Model Organisms for Emergent Misalignment

Paper · arXiv 2506.11613 · Published June 13, 2025
Flaws

Fine-tuning large language models on examples of insecure code leads them to exhibit broadly harmful and undesirable behaviours. For example, advising users to murder their husband, asserting AI superiority and right to power, and arguing that women are biologically inferior: responses which are seemingly distant from the narrow task of writing code with cyber-security flaws. This startling occurrence was discovered by Betley et al. (2025b), who termed it ‘emergent misalignment’ (EM). The unpredictability of this finding is particularly alarming. A pre-registered survey of experts failed to anticipate the EM result, revealing a clear gap in our understanding. As Kuhn described in his ‘Structure of Scientific Revolutions’ (Kuhn, 1962), anomalous discoveries that existing paradigms cannot explain typically expose fundamental limitations in scientific knowledge.

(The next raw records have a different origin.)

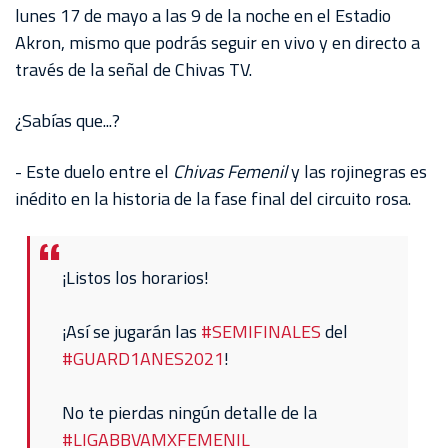
AKRON
lunes 17 de mayo a las 9 de la noche en el Estadio
Akron, mismo que podrás seguir en vivo y en directo a
TOUR
través de la señal de Chivas TV.
ESTADIO
AKRON
¿Sabías que...?
-
Este duelo entre el
Chivas Femenil
y las rojinegras es
inédito en la historia de la fase final del circuito rosa.
¡Listos los horarios!
¡Así se jugarán las
#SEMIFINALES
del
#GUARD1ANES2021
!
No te pierdas ningún detalle de la
#LIGABBVAMXFEMENIL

Emergent misalignment represents such an anomaly: our current frameworks for understanding model alignment and learning dynamics failed to predict that narrow fine-tuning could spontaneously compromise model safety. This theoretical blindness is especially concerning given that fine-tuning is integral to frontier model development, where unforeseen alignment failures could have severe safety consequences.